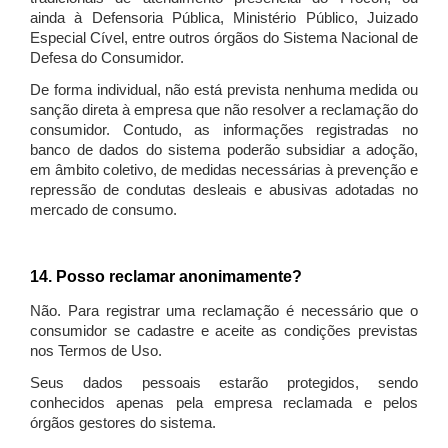
ainda à Defensoria Pública, Ministério Público, Juizado
Especial Cível, entre outros órgãos do Sistema Nacional de
Defesa do Consumidor.
De forma individual, não está prevista nenhuma medida ou
sanção direta à empresa que não resolver a reclamação do
consumidor. Contudo, as informações registradas no
banco de dados do sistema poderão subsidiar a adoção,
em âmbito coletivo, de medidas necessárias à prevenção e
repressão de condutas desleais e abusivas adotadas no
mercado de consumo.
14. Posso reclamar anonimamente?
Não. Para registrar uma reclamação é necessário que o
consumidor se cadastre e aceite as condições previstas
nos Termos de Uso.
Seus dados pessoais estarão protegidos, sendo
conhecidos apenas pela empresa reclamada e pelos
órgãos gestores do sistema.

= = = = =

◆ Task requirements ◆
The answer must be an exact copy of the lines above, from the start of the records through the line with "banco de dados", and of nothing else; no pictures belong in it.

◆ Solved exercise ◆
ainda à Defensoria Pública, Ministério Público, Juizado
Especial Cível, entre outros órgãos do Sistema Nacional de
Defesa do Consumidor.
De forma individual, não está prevista nenhuma medida ou
sanção direta à empresa que não resolver a reclamação do
consumidor. Contudo, as informações registradas no
banco de dados do sistema poderão subsidiar a adoção,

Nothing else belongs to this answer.